Trying to cut down our deploy times and looking for suggestions and shortcuts you or your team uses to get back in the terminal and out of the data center. Looking at the entire process from ordering gear to end of life.
3 Answers
If you are large enough to worry about big deployments you are large enough to use some sort of database for machine information. It should contain info about IP addresses, MAC addresses, and machine names and roles as well as the normal model and vendor info. Use this to populate configuration and installation tools.
If it is just a few machines, the sys admins may be the best choice for rack and stack. If the deployment is more than 5-10 machines hire a contractor to do the unpacking, racking, and cabling. They do this frequently enough that they can accomplish the task faster and for less money than 1-2 sys admins and some volunteers (read interns).
Have an automated installation setup. For Linux this means something like FAI (Debian & Ubuntu) or kickstart (RHEL & CentOS). Solaris uses jumpstart and Windows uses WDS. x86/x86_64 hardware almost always supports dhcp and PXE. You may need to use bootp for other servers. Use the database mentioned above to feed the configuration. Test that the installation configuration scripts do what you expect. Then have your machines turned on as the final step of of the hardware installation.
Have a configuration management system that has definitions for the types of machines and services you use. Puppet and cfengine are popular but there are many others. Have server roles come from the database mentioned above. This is vital as you grow. The configuration management tools will ensure that all servers have the right version of software and all of the needed configuration for the services they provide. Call this on initial boot after your install. Run through a few iterations with a fresh install to ensure that everything is right.
If possible, once everything is installed, give everything a few days of run-in before you start throwing user traffic at it. Set your monitoring to email you if there is a problem but not to page anyone during the burnin. If a burnin isn't possible be prepared for more problems than normal until you have sorted out any early problems.
After each deployment have a retrospective. Identify what went well and what didn't. Determine what needs to be improved and make the improvements. This can be as formal or informal as you want. The retrospective is as important as the other steps. It is how you improve the process.
I cannot stress enough that you will need to test the process before and during any deployment. The tests should be as automated as you can make them. As you become more familiar with the gotchas for your deployments you should improve your testing.
This is how a small team (2 people) can add 50 or more machines in less than 12 man hours not including the time spent unpacking, racking, cabling, etc.
- 1,500
- 9
- 12
- 2,419
- 14
- 19
-
+1 for point 6. Retrospective and process improvement you can't buy nor outsource. – slovon Aug 20 '09 at 11:10
There's a lot to be learned from Henry Ford if you are looking to deploy numerous identical (or almost identical) items, of anything.
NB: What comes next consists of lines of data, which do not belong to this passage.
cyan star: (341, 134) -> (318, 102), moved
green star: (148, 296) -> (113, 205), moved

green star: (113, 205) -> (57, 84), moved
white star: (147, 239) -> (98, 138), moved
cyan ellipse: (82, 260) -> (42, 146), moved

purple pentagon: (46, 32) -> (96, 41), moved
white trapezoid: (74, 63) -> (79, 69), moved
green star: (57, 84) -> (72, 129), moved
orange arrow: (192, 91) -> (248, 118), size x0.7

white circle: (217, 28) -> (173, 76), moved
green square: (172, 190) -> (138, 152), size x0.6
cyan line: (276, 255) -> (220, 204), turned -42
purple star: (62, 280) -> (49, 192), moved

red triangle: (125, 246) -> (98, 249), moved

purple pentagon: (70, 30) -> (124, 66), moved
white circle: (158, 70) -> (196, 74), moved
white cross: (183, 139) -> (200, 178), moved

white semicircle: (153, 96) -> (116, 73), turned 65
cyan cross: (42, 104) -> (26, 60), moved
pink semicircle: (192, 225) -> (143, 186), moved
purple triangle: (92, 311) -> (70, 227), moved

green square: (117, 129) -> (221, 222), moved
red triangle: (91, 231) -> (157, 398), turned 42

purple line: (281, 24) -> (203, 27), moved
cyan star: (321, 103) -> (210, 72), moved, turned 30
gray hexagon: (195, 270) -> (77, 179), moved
If you have say 100 brand new servers, all sitting on their packing crates, just begging to be configured, it makes a lot of sense to set up a production line. Obviously before your production line starts work you will need to set up one of them so you know exactly what needs to be done (and often to create your master image that will be deployed onto the other 99). But I digress.
Henry Ford proved that if you want to speed up your production of anything, get one person to do just the one job, but have a lot of people all doing different jobs. E.g.
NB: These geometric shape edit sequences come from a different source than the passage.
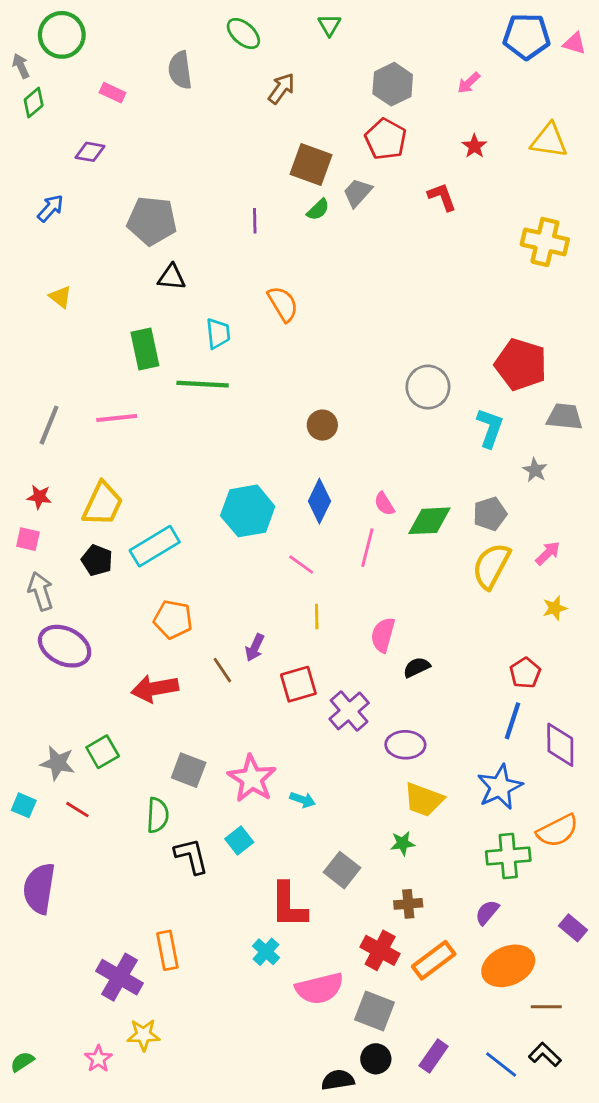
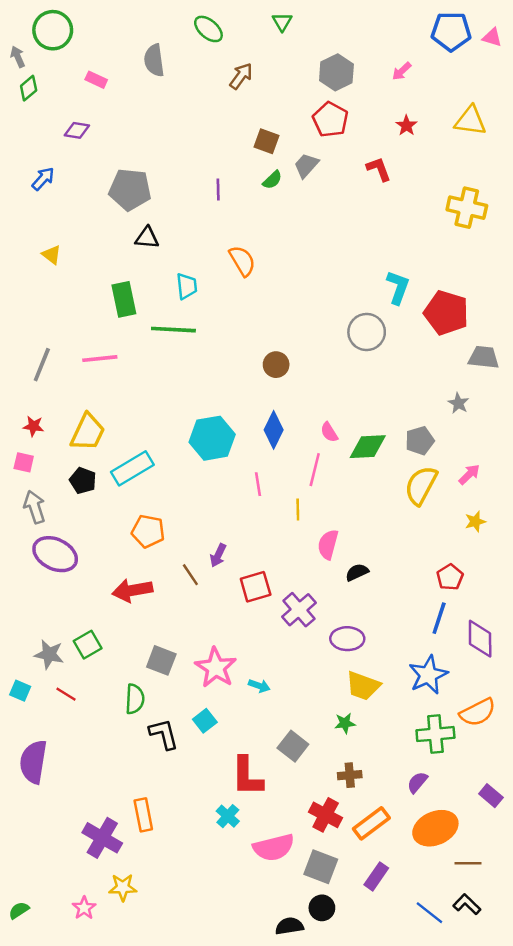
brown square: (311, 164) -> (266, 141), size x0.7
cyan L-shape: (490, 428) -> (398, 287), moved
pink line: (301, 564) -> (258, 484), turned 45
yellow line: (317, 617) -> (298, 509), moved
purple rectangle: (434, 1056) -> (376, 876), moved

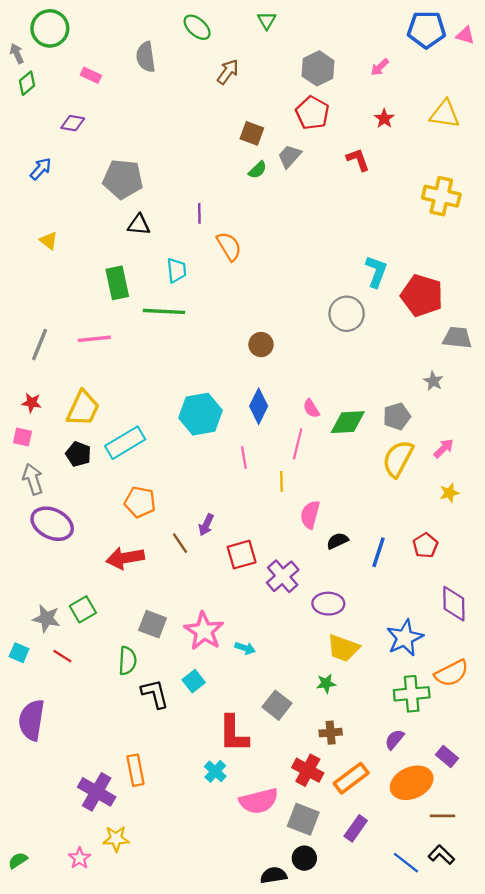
purple line: (218, 190) -> (199, 213), moved
blue line: (439, 618) -> (379, 552), moved
purple rectangle: (491, 796) -> (447, 757), moved

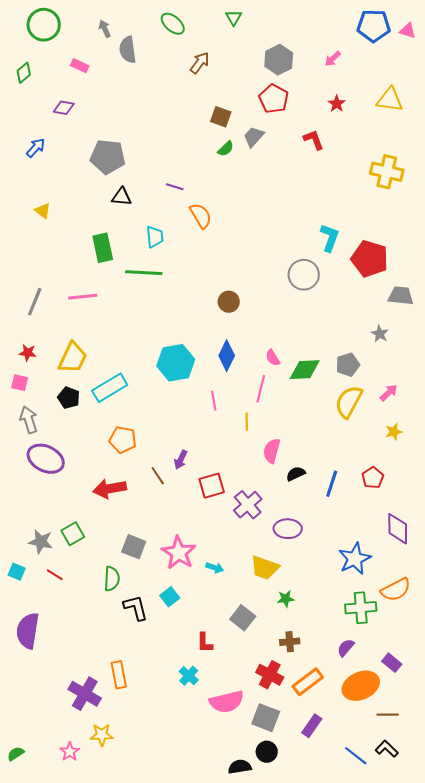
gray arrow: (17, 53) -> (105, 29), moved
purple line: (199, 213) -> (175, 187), turned -72
yellow trapezoid: (343, 648) -> (265, 568), moved
red L-shape: (234, 734) -> (205, 643), size x0.6

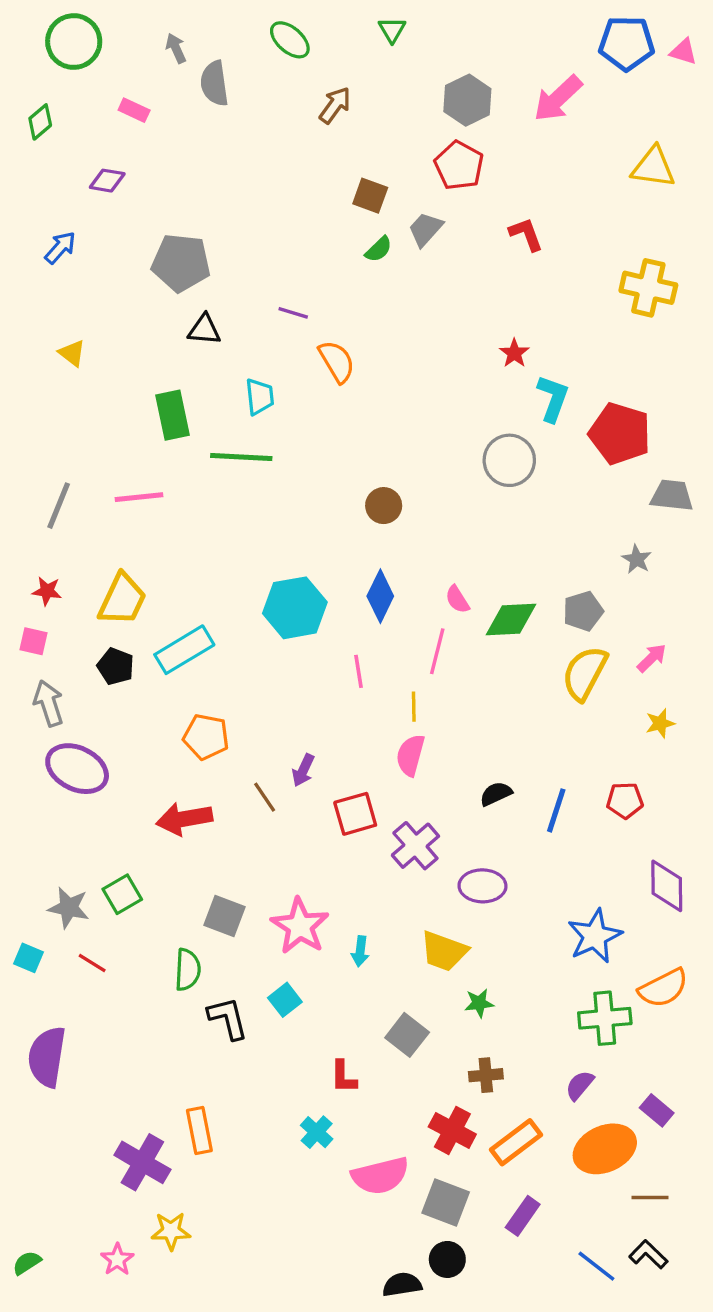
pink arrow: (333, 59) -> (558, 98), size x1.8
red star: (337, 104) -> (514, 353), moved
pink semicircle: (272, 451) -> (410, 755), moved
red pentagon: (373, 478) -> (625, 800), turned 30
cyan arrow: (215, 568) -> (360, 951), turned 78

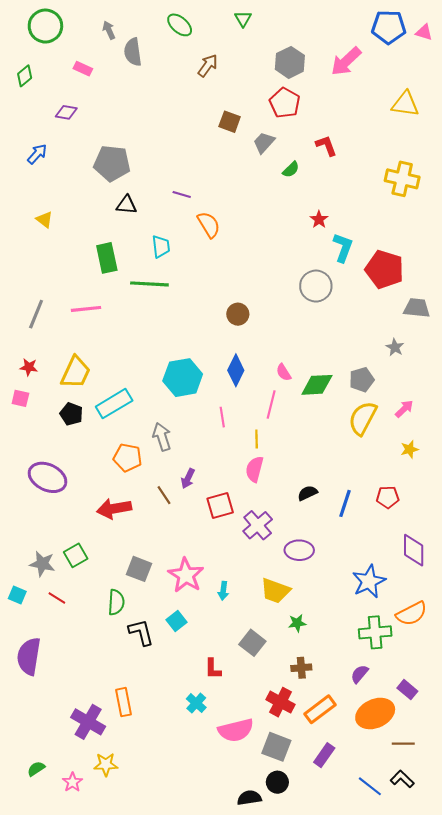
green semicircle: (379, 249) -> (291, 170), moved
gray arrow: (49, 703) -> (162, 437), moved
green semicircle: (27, 1263) -> (36, 769), moved

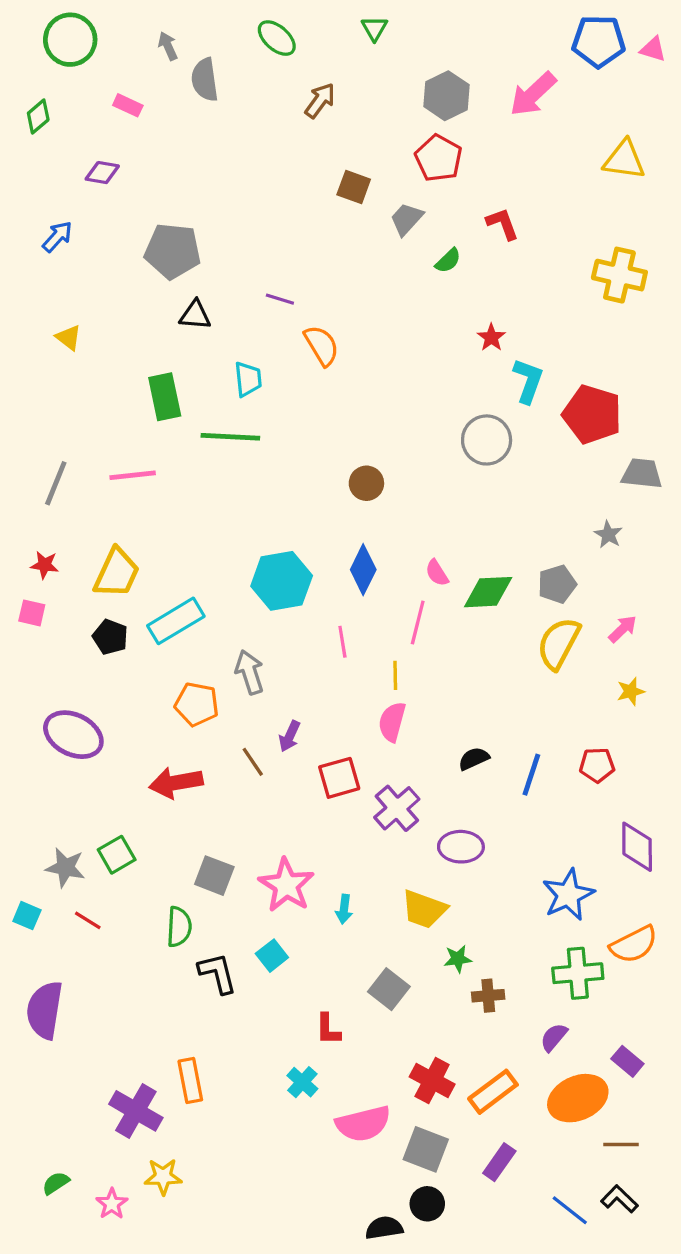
brown cross: (301, 668) -> (488, 996), moved

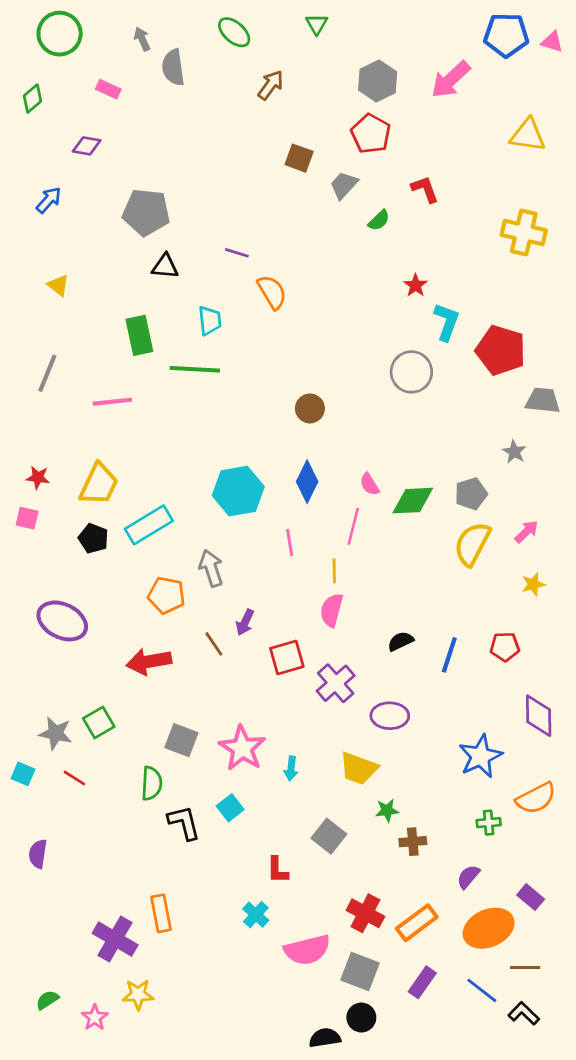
gray line: (56, 483) -> (47, 373), moved
green cross: (578, 973) -> (489, 823), size x0.6
purple semicircle: (45, 1010) -> (38, 854), size x0.6
blue line: (570, 1210) -> (482, 990), moved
- One person takes the box and opens it
- One person takes out the styrofoam, puts the manuals and cables somewhere the person later on will use them, and prints a label for the front of the server
- One person takes the server and stacks it in front of the appropriate rack
- One person takes the server, installs the rack kit, mounts it into the rack, plugs in the cables and turns it on.
- One person sets the server up to PXE boot, or inserts the installation media, or whatever
- One person monitors or conducts the installation process
- One person (a different person to who installed it) verifies the installation and makes the minor changes needed (computer name, etc)
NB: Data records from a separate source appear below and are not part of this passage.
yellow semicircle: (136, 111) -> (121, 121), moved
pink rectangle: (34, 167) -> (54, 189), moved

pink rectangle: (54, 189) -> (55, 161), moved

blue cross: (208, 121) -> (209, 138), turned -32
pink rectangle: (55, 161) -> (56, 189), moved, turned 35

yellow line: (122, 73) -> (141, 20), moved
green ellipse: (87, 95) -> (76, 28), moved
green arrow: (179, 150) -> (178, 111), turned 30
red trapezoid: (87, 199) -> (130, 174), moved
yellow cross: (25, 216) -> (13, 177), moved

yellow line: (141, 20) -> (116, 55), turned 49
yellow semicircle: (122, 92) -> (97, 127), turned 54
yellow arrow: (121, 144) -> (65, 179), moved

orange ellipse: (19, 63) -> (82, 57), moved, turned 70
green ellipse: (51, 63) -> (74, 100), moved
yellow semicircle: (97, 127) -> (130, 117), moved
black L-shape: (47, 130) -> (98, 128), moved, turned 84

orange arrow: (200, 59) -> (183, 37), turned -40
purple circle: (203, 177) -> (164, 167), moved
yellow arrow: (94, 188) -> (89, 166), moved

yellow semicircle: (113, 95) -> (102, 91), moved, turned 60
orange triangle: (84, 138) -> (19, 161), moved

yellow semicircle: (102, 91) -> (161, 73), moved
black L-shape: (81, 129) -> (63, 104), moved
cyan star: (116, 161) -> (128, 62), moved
Obviously this is going to require more than just one person, but even with two people this can be highly effective. As soon as someone finishes their job they assume the next available job. s also only useful if you have a lot of the same item, and they're all pretty much identical.
By the time they reach the 100th iteration of their job they will be very efficient at it.
Things to note: Don't get the one person doing the same job for too long. In a car construction line we're talking about 3 days in a row, but in server deployment it could be more like 3 hours.
Also, a lot of these tasks are fairly un-skilled (unpacking, screwing in bolts, etc) which means that if you can grab a work experience kid or a brand new intern it can save your own team for doing the more skilled tasks (cabling, OS, etc).
- 68,316
- 31
- 175
- 255
It really depends on what you are trying to provision. I have previously used a setup whereby we have corporate standard configs for servers available in Dell Premier. So we can just log in and order 1 new web server and the config will be already pre-specified.
Once the hardware has arrived, we plug it in, boot from a USB thumb drive. The pre-boot environment asks what role the new server is going to perform. Once the selection is made the server is imaged, configured, and up and running ready to go.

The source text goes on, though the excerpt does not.